William Brown

Personal information
- Date of birth: 1885
- Place of birth: Newmilns, Ayrshire, Scotland
- Date of death: 1962 (aged 76–77)
- Place of death: Los Angeles, CA
- Position: Forward

Youth career
- Newmilns

Senior career*
- Years: Team / Apps / (Gls)
- 1905–1906: Partick Thistle / 2 / (0)
- 1906: → Ayr Parkhouse (loan)
- 1906: → Ayr Parkhouse (loan)
- 1906–1907: Vale of Leven / 22 / (16)
- 1907–1909: West Ham United / 20 / (4)

= William Brown (footballer, born 1885) =

Scottish footballer

William Brown (1885–1962) was a Scottish footballer that played for Partick Thistle, Vale of Leven and West Ham United.

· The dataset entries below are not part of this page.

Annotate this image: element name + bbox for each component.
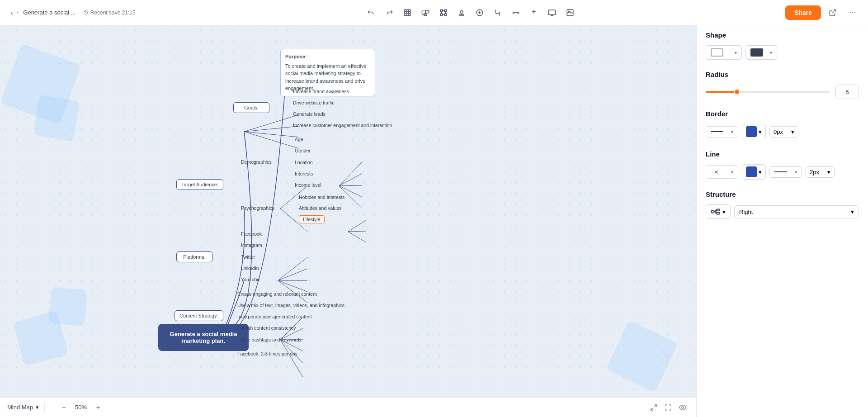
border-size-chevron: ▾	[791, 128, 794, 135]
border-controls: ▾ ▾ 0px ▾	[706, 124, 859, 139]
radius-input[interactable]: 5	[835, 85, 859, 99]
canvas[interactable]: Generate a social media marketing plan. …	[0, 25, 696, 397]
shape-type-chevron: ▾	[735, 50, 737, 55]
purpose-label: Purpose:	[285, 53, 370, 61]
cs-item-1: Create engaging and relevant content	[237, 291, 317, 297]
lifestyle-node[interactable]: Lifestyle	[299, 215, 325, 223]
line-section: Line -< ▾ ▾ ▾ 2px ▾	[706, 150, 859, 180]
border-color-button[interactable]: ▾	[742, 124, 766, 139]
image-tool-button[interactable]	[562, 5, 578, 21]
structure-direction-dropdown[interactable]: Right ▾	[734, 205, 859, 218]
structure-icon-button[interactable]: ▾	[706, 204, 731, 219]
toolbar-left: ‹ ← Generate a social ... ⏱ Recent save …	[0, 7, 163, 18]
shape-section: Shape ▾ ▾	[706, 31, 859, 60]
goal-item-2: Drive website traffic	[293, 100, 334, 105]
zoom-minus-button[interactable]: −	[57, 401, 70, 414]
goals-node[interactable]: Goals:	[233, 102, 269, 113]
radius-slider-fill	[706, 91, 737, 93]
border-color-swatch	[746, 126, 757, 137]
border-size-dropdown[interactable]: 0px ▾	[769, 126, 798, 137]
line-arrow-dropdown[interactable]: -< ▾	[706, 165, 738, 179]
share-button[interactable]: Share	[785, 5, 821, 20]
line-color-swatch	[746, 166, 757, 177]
group-tool-button[interactable]	[417, 5, 434, 21]
platform-linkedin: LinkedIn	[241, 265, 259, 271]
svg-rect-0	[404, 9, 410, 16]
undo-button[interactable]	[363, 5, 379, 21]
line-color-button[interactable]: ▾	[742, 164, 766, 180]
toolbar-right: Share	[778, 5, 868, 21]
central-node[interactable]: Generate a social media marketing plan.	[158, 324, 249, 351]
border-title: Border	[706, 110, 859, 118]
goal-item-4: Increase customer engagement and interac…	[293, 123, 392, 128]
radius-section: Radius 5	[706, 71, 859, 99]
structure-icon-chevron: ▾	[722, 208, 726, 215]
line-style-dash	[774, 171, 787, 172]
branch-tool-button[interactable]	[490, 5, 506, 21]
radius-slider-track[interactable]	[706, 91, 830, 93]
svg-rect-42	[717, 209, 720, 211]
svg-point-13	[854, 12, 855, 13]
line-size-dropdown[interactable]: 2px ▾	[806, 166, 835, 178]
structure-section: Structure ▾ Right ▾	[706, 190, 859, 219]
fullscreen-button[interactable]	[662, 401, 675, 414]
line-title: Line	[706, 150, 859, 158]
svg-rect-8	[548, 10, 555, 15]
border-color-chevron: ▾	[759, 128, 762, 135]
sparkle-tool-button[interactable]	[526, 5, 542, 21]
cs-item-2: Use a mix of text, images, videos, and i…	[237, 303, 344, 308]
save-icon: ⏱	[83, 9, 89, 16]
cs-item-5: Utilize hashtags and keywords	[237, 337, 302, 342]
demo-age: Age	[295, 137, 303, 142]
svg-rect-40	[712, 210, 714, 213]
demo-interests: Interests	[295, 171, 313, 176]
shape-color-dropdown[interactable]: ▾	[745, 45, 777, 60]
toolbar-center	[163, 5, 778, 21]
shape-color-chevron: ▾	[770, 50, 772, 55]
goal-item-3: Generate leads	[293, 111, 326, 117]
border-line-dash	[711, 131, 723, 132]
svg-point-39	[682, 407, 684, 408]
right-panel: × Style Theme Layout Icon Shape ▾ ▾ Radi…	[696, 0, 868, 417]
border-style-dropdown[interactable]: ▾	[706, 126, 738, 137]
radius-slider-row: 5	[706, 85, 859, 99]
border-section: Border ▾ ▾ 0px ▾	[706, 110, 859, 139]
demo-gender: Gender	[295, 148, 311, 153]
toolbar: ‹ ← Generate a social ... ⏱ Recent save …	[0, 0, 868, 25]
bottom-icons	[647, 401, 689, 414]
structure-controls: ▾ Right ▾	[706, 204, 859, 219]
export-button[interactable]	[825, 5, 841, 21]
line-arrow-icon: -<	[711, 168, 718, 175]
connect-tool-button[interactable]	[508, 5, 524, 21]
platform-twitter: Twitter	[241, 254, 255, 260]
panel-content: Shape ▾ ▾ Radius 5	[697, 22, 868, 417]
shape-type-dropdown[interactable]: ▾	[706, 45, 742, 60]
fit-screen-button[interactable]	[647, 401, 660, 414]
map-type-chevron: ▾	[36, 404, 39, 411]
content-strategy-node[interactable]: Content Strategy:	[175, 310, 223, 321]
svg-point-7	[517, 12, 519, 13]
back-button[interactable]: ‹ ← Generate a social ...	[7, 7, 80, 18]
line-controls: -< ▾ ▾ ▾ 2px ▾	[706, 164, 859, 180]
back-icon: ‹	[11, 9, 13, 16]
svg-rect-43	[717, 213, 720, 214]
target-audience-node[interactable]: Target Audience:	[176, 179, 223, 190]
zoom-plus-button[interactable]: +	[92, 401, 104, 414]
platform-facebook: Facebook	[241, 231, 262, 237]
add-tool-button[interactable]	[472, 5, 488, 21]
border-style-chevron: ▾	[731, 129, 733, 134]
stamp-tool-button[interactable]	[453, 5, 470, 21]
line-style-dropdown[interactable]: ▾	[769, 166, 802, 178]
eye-button[interactable]	[676, 401, 689, 414]
platform-instagram: Instagram	[241, 242, 262, 248]
redo-button[interactable]	[381, 5, 397, 21]
present-tool-button[interactable]	[544, 5, 560, 21]
map-type-select[interactable]: Mind Map ▾	[7, 404, 39, 411]
magic-tool-button[interactable]	[435, 5, 452, 21]
more-button[interactable]	[844, 5, 861, 21]
platforms-node[interactable]: Platforms:	[176, 251, 212, 262]
radius-slider-thumb[interactable]	[734, 89, 740, 95]
frame-tool-button[interactable]	[399, 5, 415, 21]
psycho-attitudes: Attitudes and values	[299, 205, 342, 211]
svg-point-6	[513, 12, 514, 13]
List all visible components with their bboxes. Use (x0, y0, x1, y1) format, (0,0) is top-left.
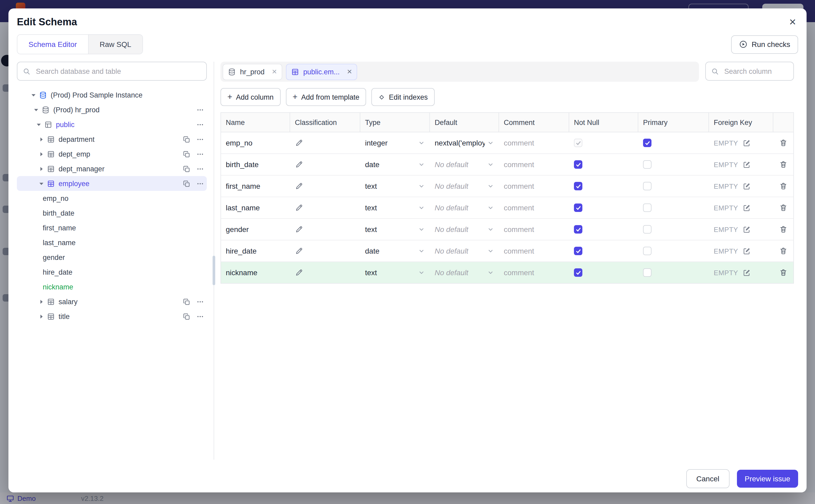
not-null-checkbox[interactable] (574, 268, 582, 277)
copy-icon[interactable] (182, 180, 190, 187)
tree-item-dept_manager[interactable]: dept_manager (17, 161, 207, 176)
edit-foreign-key-icon[interactable] (743, 161, 751, 168)
more-icon[interactable] (196, 106, 204, 114)
tree-column-gender[interactable]: gender (17, 250, 207, 265)
edit-foreign-key-icon[interactable] (743, 204, 751, 212)
column-name-cell[interactable]: last_name (221, 197, 290, 218)
chip-table-public-employee[interactable]: public.em... × (286, 64, 357, 80)
add-from-template-button[interactable]: + Add from template (286, 88, 366, 106)
tree-column-birth_date[interactable]: birth_date (17, 206, 207, 220)
more-icon[interactable] (196, 312, 204, 320)
comment-input[interactable]: comment (499, 219, 569, 240)
caret-down-icon[interactable] (32, 106, 40, 114)
primary-checkbox[interactable] (643, 225, 652, 234)
trash-icon[interactable] (779, 160, 788, 169)
preview-issue-button[interactable]: Preview issue (737, 470, 798, 488)
caret-right-icon[interactable] (37, 165, 45, 173)
close-icon[interactable]: × (347, 68, 352, 75)
edit-foreign-key-icon[interactable] (743, 269, 751, 277)
trash-icon[interactable] (779, 203, 788, 212)
primary-checkbox[interactable] (643, 182, 652, 190)
close-icon[interactable]: × (272, 68, 277, 75)
type-select[interactable]: date (360, 240, 430, 261)
tab-raw-sql[interactable]: Raw SQL (88, 35, 142, 54)
default-select[interactable]: nextval('employ (430, 132, 499, 153)
default-select[interactable]: No default (430, 219, 499, 240)
comment-input[interactable]: comment (499, 240, 569, 261)
more-icon[interactable] (196, 120, 204, 128)
not-null-checkbox[interactable] (574, 247, 582, 255)
caret-right-icon[interactable] (37, 150, 45, 158)
default-select[interactable]: No default (430, 176, 499, 197)
column-name-cell[interactable]: emp_no (221, 132, 290, 153)
run-checks-button[interactable]: Run checks (731, 35, 798, 54)
copy-icon[interactable] (182, 298, 190, 306)
edit-foreign-key-icon[interactable] (743, 182, 751, 190)
comment-input[interactable]: comment (499, 154, 569, 175)
more-icon[interactable] (196, 150, 204, 158)
more-icon[interactable] (196, 135, 204, 143)
trash-icon[interactable] (779, 268, 788, 277)
more-icon[interactable] (196, 180, 204, 187)
trash-icon[interactable] (779, 225, 788, 234)
tree-column-nickname[interactable]: nickname (17, 279, 207, 294)
tab-schema-editor[interactable]: Schema Editor (17, 35, 88, 54)
chip-database-hr-prod[interactable]: hr_prod × (223, 64, 282, 80)
pencil-icon[interactable] (295, 182, 303, 190)
pencil-icon[interactable] (295, 225, 303, 234)
column-name-cell[interactable]: nickname (221, 262, 290, 283)
pencil-icon[interactable] (295, 247, 303, 255)
tree-item-salary[interactable]: salary (17, 294, 207, 309)
caret-down-icon[interactable] (30, 91, 37, 99)
default-select[interactable]: No default (430, 240, 499, 261)
pencil-icon[interactable] (295, 160, 303, 169)
default-select[interactable]: No default (430, 262, 499, 283)
pencil-icon[interactable] (295, 139, 303, 147)
tree-item-title[interactable]: title (17, 309, 207, 324)
tree-item--prod-prod-sample-instance[interactable]: (Prod) Prod Sample Instance (17, 88, 207, 102)
column-name-cell[interactable]: first_name (221, 176, 290, 197)
comment-input[interactable]: comment (499, 197, 569, 218)
trash-icon[interactable] (779, 139, 788, 147)
tree-column-hire_date[interactable]: hire_date (17, 265, 207, 279)
column-search-input[interactable] (723, 67, 788, 76)
not-null-checkbox[interactable] (574, 203, 582, 212)
not-null-checkbox[interactable] (574, 160, 582, 169)
divider-drag-handle[interactable] (212, 256, 215, 285)
primary-checkbox[interactable] (643, 160, 652, 169)
close-icon[interactable]: × (787, 17, 798, 27)
caret-right-icon[interactable] (37, 298, 45, 306)
tree-column-last_name[interactable]: last_name (17, 235, 207, 250)
edit-foreign-key-icon[interactable] (743, 225, 751, 233)
column-name-cell[interactable]: hire_date (221, 240, 290, 261)
pencil-icon[interactable] (295, 203, 303, 212)
copy-icon[interactable] (182, 165, 190, 173)
not-null-checkbox[interactable] (574, 139, 582, 147)
default-select[interactable]: No default (430, 197, 499, 218)
edit-foreign-key-icon[interactable] (743, 247, 751, 255)
copy-icon[interactable] (182, 312, 190, 320)
not-null-checkbox[interactable] (574, 182, 582, 190)
caret-right-icon[interactable] (37, 135, 45, 143)
tree-item-dept_emp[interactable]: dept_emp (17, 147, 207, 161)
cancel-button[interactable]: Cancel (686, 469, 729, 488)
copy-icon[interactable] (182, 150, 190, 158)
type-select[interactable]: date (360, 154, 430, 175)
not-null-checkbox[interactable] (574, 225, 582, 234)
more-icon[interactable] (196, 298, 204, 306)
type-select[interactable]: text (360, 262, 430, 283)
type-select[interactable]: text (360, 219, 430, 240)
trash-icon[interactable] (779, 182, 788, 190)
primary-checkbox[interactable] (643, 139, 652, 147)
tree-item--prod-hr_prod[interactable]: (Prod) hr_prod (17, 102, 207, 117)
tree-item-public[interactable]: public (17, 117, 207, 132)
add-column-button[interactable]: + Add column (220, 88, 280, 106)
pencil-icon[interactable] (295, 268, 303, 277)
edit-indexes-button[interactable]: Edit indexes (371, 88, 435, 106)
edit-foreign-key-icon[interactable] (743, 139, 751, 147)
trash-icon[interactable] (779, 247, 788, 255)
tree-item-employee[interactable]: employee (17, 176, 207, 191)
tree-column-first_name[interactable]: first_name (17, 220, 207, 235)
primary-checkbox[interactable] (643, 268, 652, 277)
caret-down-icon[interactable] (35, 120, 43, 128)
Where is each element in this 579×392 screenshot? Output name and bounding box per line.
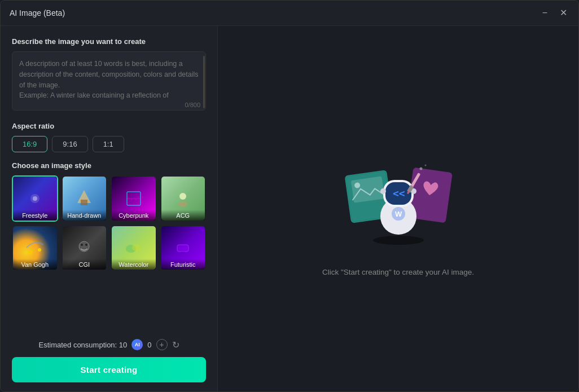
style-label-vangogh: Van Gogh <box>13 259 57 270</box>
robot-illustration: << W <box>331 142 466 254</box>
svg-rect-19 <box>350 176 384 202</box>
svg-rect-16 <box>181 252 185 254</box>
svg-point-1 <box>33 196 37 201</box>
svg-text:W: W <box>395 210 402 218</box>
style-label-watercolor: Watercolor <box>112 259 156 270</box>
style-label-cgi: CGI <box>63 259 107 270</box>
svg-point-7 <box>178 201 187 207</box>
style-item-handdrawn[interactable]: Hand-drawn <box>62 175 108 222</box>
refresh-icon[interactable]: ↻ <box>172 340 179 350</box>
aspect-ratio-label: Aspect ratio <box>12 122 206 130</box>
content-area: Describe the image you want to create 0/… <box>1 26 578 391</box>
credit-count: 0 <box>147 341 151 349</box>
add-credits-button[interactable]: + <box>156 339 168 350</box>
window-title: AI Image (Beta) <box>10 8 65 17</box>
style-label-acg: ACG <box>161 210 205 221</box>
style-item-watercolor[interactable]: Watercolor <box>111 225 157 271</box>
illustration-hint: Click "Start creating" to create your AI… <box>322 268 474 276</box>
style-item-futuristic[interactable]: Futuristic <box>160 225 207 271</box>
image-style-label: Choose an image style <box>12 161 206 170</box>
style-label-handdrawn: Hand-drawn <box>63 210 107 221</box>
aspect-btn-16-9[interactable]: 16:9 <box>12 136 47 152</box>
style-label-cyberpunk: Cyberpunk <box>112 210 156 221</box>
description-label: Describe the image you want to create <box>12 37 206 46</box>
svg-point-9 <box>38 248 41 252</box>
svg-point-34 <box>419 167 422 170</box>
close-button[interactable]: ✕ <box>558 7 569 19</box>
textarea-wrapper: 0/800 <box>12 51 206 113</box>
svg-point-22 <box>373 236 424 245</box>
svg-text:<<: << <box>393 187 405 199</box>
consumption-row: Estimated consumption: 10 AI 0 + ↻ <box>12 339 206 350</box>
aspect-btn-1-1[interactable]: 1:1 <box>93 136 124 152</box>
left-panel: Describe the image you want to create 0/… <box>1 26 218 391</box>
minimize-button[interactable]: − <box>540 7 550 19</box>
start-creating-button[interactable]: Start creating <box>12 357 206 382</box>
svg-point-6 <box>179 193 186 200</box>
aspect-buttons: 16:9 9:16 1:1 <box>12 136 206 152</box>
window-controls: − ✕ <box>540 7 569 19</box>
bottom-area: Estimated consumption: 10 AI 0 + ↻ Start… <box>12 332 206 382</box>
title-bar: AI Image (Beta) − ✕ <box>1 1 578 26</box>
style-label-freestyle: Freestyle <box>13 210 57 221</box>
char-count: 0/800 <box>185 102 200 108</box>
app-window: AI Image (Beta) − ✕ Describe the image y… <box>0 0 579 392</box>
svg-point-12 <box>85 244 87 246</box>
svg-point-14 <box>132 244 141 251</box>
ai-badge: AI <box>131 339 143 350</box>
svg-point-8 <box>28 250 33 254</box>
aspect-ratio-section: Aspect ratio 16:9 9:16 1:1 <box>12 122 206 152</box>
aspect-btn-9-16[interactable]: 9:16 <box>52 136 87 152</box>
style-item-cgi[interactable]: CGI <box>62 225 108 271</box>
svg-point-35 <box>424 164 426 166</box>
svg-point-27 <box>380 188 386 194</box>
style-item-cyberpunk[interactable]: Cyberpunk <box>111 175 157 222</box>
scrollbar-indicator <box>203 56 205 108</box>
svg-point-11 <box>81 244 83 246</box>
consumption-label: Estimated consumption: 10 <box>38 341 127 349</box>
description-input[interactable] <box>12 51 206 111</box>
svg-rect-15 <box>177 245 188 252</box>
style-label-futuristic: Futuristic <box>161 259 205 270</box>
right-panel: << W <box>218 26 578 391</box>
style-item-acg[interactable]: ACG <box>160 175 207 222</box>
style-item-vangogh[interactable]: Van Gogh <box>12 225 58 271</box>
style-grid: Freestyle Hand-drawn <box>12 175 206 271</box>
style-item-freestyle[interactable]: Freestyle <box>12 175 58 222</box>
svg-rect-3 <box>81 200 87 205</box>
image-style-section: Choose an image style Freestyle <box>12 161 206 271</box>
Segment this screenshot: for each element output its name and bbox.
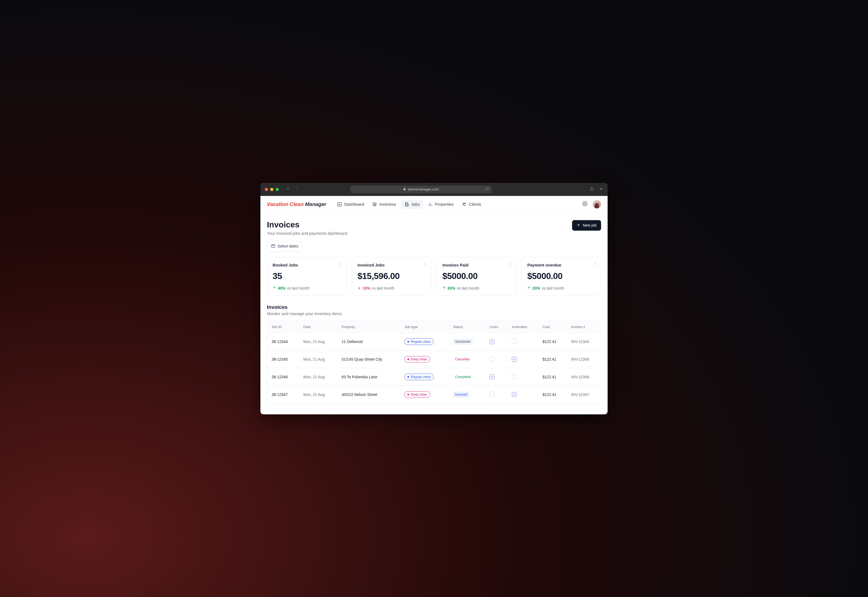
cell-cost: $122.41 bbox=[538, 386, 567, 403]
cell-linen bbox=[485, 368, 507, 386]
svg-point-16 bbox=[340, 263, 341, 264]
stat-trend: 20%vs last month bbox=[442, 286, 511, 290]
page-header: Invoices Your Invoiced jobs and payments… bbox=[267, 220, 601, 236]
brand-logo[interactable]: Vacation Clean Manager bbox=[267, 201, 326, 207]
trend-arrow-icon bbox=[442, 286, 446, 290]
nav-label: Dashboard bbox=[344, 202, 364, 206]
nav-dashboard[interactable]: Dashboard bbox=[334, 200, 367, 209]
brand-rest: Manager bbox=[305, 201, 326, 207]
cell-date: Mon, 21 Aug bbox=[299, 350, 337, 368]
cell-job-type: Deep clean bbox=[400, 350, 449, 368]
new-tab-icon[interactable] bbox=[599, 187, 603, 192]
cell-job-type: Deep clean bbox=[400, 386, 449, 403]
trend-pct: 40% bbox=[278, 286, 285, 290]
stat-value: 35 bbox=[273, 271, 341, 281]
svg-point-21 bbox=[425, 264, 425, 265]
th-amenities: Amenities bbox=[508, 321, 538, 333]
table-row[interactable]: JB-12346Mon, 21 Aug63 Te Puketoka LaneRe… bbox=[267, 368, 601, 386]
card-menu-icon[interactable] bbox=[592, 261, 597, 267]
forward-button[interactable] bbox=[295, 187, 299, 192]
nav-properties[interactable]: Properties bbox=[425, 200, 457, 209]
badge-dot-icon bbox=[407, 341, 409, 343]
amenities-checkbox[interactable] bbox=[512, 339, 517, 343]
date-picker-button[interactable]: Select dates bbox=[267, 241, 302, 251]
linen-checkbox[interactable] bbox=[490, 392, 495, 397]
table-row[interactable]: JB-12347Mon, 21 Aug405/22 Nelson StreetD… bbox=[267, 386, 601, 403]
amenities-checkbox[interactable] bbox=[512, 374, 517, 379]
job-type-badge: Deep clean bbox=[404, 356, 430, 362]
cell-status: Completed bbox=[449, 368, 485, 386]
nav-jobs[interactable]: Jobs bbox=[401, 200, 423, 209]
section-title: Invoices bbox=[267, 304, 601, 310]
linen-checkbox[interactable] bbox=[490, 356, 495, 361]
table-row[interactable]: JB-12344Mon, 21 Aug11 DellwoodRegular cl… bbox=[267, 333, 601, 350]
stat-value: $5000.00 bbox=[442, 271, 511, 281]
refresh-icon[interactable] bbox=[485, 187, 489, 192]
nav-inventory[interactable]: Inventory bbox=[369, 200, 399, 209]
stat-label: Invoices Paid bbox=[442, 263, 511, 267]
trend-arrow-icon bbox=[527, 286, 531, 290]
cell-job-id: JB-12344 bbox=[267, 333, 299, 350]
new-job-button[interactable]: New job bbox=[572, 220, 601, 231]
trend-arrow-icon bbox=[357, 286, 361, 290]
cell-date: Mon, 21 Aug bbox=[299, 333, 337, 350]
cell-cost: $122.41 bbox=[538, 350, 567, 368]
cell-status: Invoiced bbox=[449, 386, 485, 403]
stat-trend: 10%vs last month bbox=[357, 286, 426, 290]
linen-checkbox[interactable] bbox=[490, 374, 495, 379]
job-type-badge: Deep clean bbox=[404, 391, 430, 398]
svg-point-6 bbox=[463, 203, 464, 204]
cell-date: Mon, 21 Aug bbox=[299, 368, 337, 386]
stat-label: Invoiced Jobs bbox=[357, 263, 426, 267]
svg-point-23 bbox=[510, 262, 510, 263]
cell-linen bbox=[485, 386, 507, 403]
th-invoice: Invoice # bbox=[567, 321, 601, 333]
linen-checkbox[interactable] bbox=[490, 339, 495, 344]
cell-job-type: Regular clean bbox=[400, 368, 449, 386]
nav-items: Dashboard Inventory Jobs Properties Clie… bbox=[334, 200, 484, 209]
inventory-icon bbox=[372, 202, 377, 207]
cell-status: Cancelled bbox=[449, 350, 485, 368]
status-badge: Cancelled bbox=[453, 356, 472, 362]
amenities-checkbox[interactable] bbox=[512, 392, 517, 397]
stat-label: Booked Jobs bbox=[273, 263, 341, 267]
svg-point-17 bbox=[340, 264, 341, 265]
url-bar[interactable]: airbnbmanager.com bbox=[351, 186, 492, 193]
cell-cost: $122.41 bbox=[538, 333, 567, 350]
cell-amenities bbox=[508, 350, 538, 368]
dashboard-icon bbox=[337, 202, 342, 207]
th-job-type: Job type bbox=[400, 321, 449, 333]
table-header-row: Job ID Date Property Job type Status Lin… bbox=[267, 321, 601, 333]
top-nav: Vacation Clean Manager Dashboard Invento… bbox=[261, 196, 607, 213]
card-menu-icon[interactable] bbox=[508, 261, 512, 267]
properties-icon bbox=[428, 202, 433, 207]
stat-label: Payment overdue bbox=[527, 263, 595, 267]
maximize-window-button[interactable] bbox=[276, 188, 279, 191]
traffic-lights bbox=[265, 188, 279, 191]
svg-rect-11 bbox=[271, 245, 275, 248]
page-subtitle: Your Invoiced jobs and payments dashboar… bbox=[267, 231, 348, 236]
th-cost: Cost bbox=[538, 321, 567, 333]
nav-clients[interactable]: Clients bbox=[458, 200, 484, 209]
close-window-button[interactable] bbox=[265, 188, 268, 191]
trend-arrow-icon bbox=[273, 286, 276, 290]
brand-accent: Vacation Clean bbox=[267, 201, 304, 207]
amenities-checkbox[interactable] bbox=[512, 357, 517, 362]
minimize-window-button[interactable] bbox=[270, 188, 273, 191]
table-row[interactable]: JB-12345Mon, 21 Aug51/145 Quay Street Ci… bbox=[267, 350, 601, 368]
new-job-label: New job bbox=[583, 223, 597, 227]
trend-vs: vs last month bbox=[457, 286, 479, 290]
avatar[interactable] bbox=[592, 200, 601, 209]
stat-card: Booked Jobs3540%vs last month bbox=[267, 257, 347, 296]
share-icon[interactable] bbox=[590, 187, 594, 192]
settings-icon[interactable] bbox=[582, 201, 588, 207]
status-badge: Invoiced bbox=[453, 392, 470, 398]
stat-card: Payment overdue$5000.0020%vs last month bbox=[521, 257, 601, 296]
card-menu-icon[interactable] bbox=[338, 261, 342, 267]
cell-invoice: INV-12344 bbox=[567, 333, 601, 350]
card-menu-icon[interactable] bbox=[423, 261, 427, 267]
back-button[interactable] bbox=[286, 187, 290, 192]
page-content: Invoices Your Invoiced jobs and payments… bbox=[261, 213, 607, 414]
svg-point-7 bbox=[465, 203, 466, 204]
stat-value: $5000.00 bbox=[527, 271, 595, 281]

Born in Newmilns in Ayrshire, Brown played for his local club before joining Partick Thistle in August 1905, for the start of the 1905–06 season. In January 1906, he and teammate Adam McCall were temporarily transferred to Ayr Parkhouse. Brown made two Scottish Football League appearances for Partick Thistle, a home game against Motherwell on 28 October 1905, and against Third Lanark on 6 Jan 1906 at inside right. He was temporarily transferred to Ayr Parkhouse once more in March 1906, and played in a Glasgow League game for Thistle, against Clyde on 12 May 1906, playing at inside left.

Brown joined Vale of Leven for the 1906–07 season, scoring 16 goals in his one season at the Alexandria club.

Brown transferred to London club West Ham United in 1907. Although generally at home as an inside left, Brown appeared in all of the forward positions for West Ham. He made his debut on 14 September 1907 against Swindon Town, and made 18 Southern League appearances for the club in his first season. His four goals for West Ham came in the form of two braces. The first earned the Irons a 2–2 draw against Leyton, who were at the time a professional club, and the second was in a 4–2 home victory over Southampton. The following season saw just two appearances for Brown, and he left the club in 1909.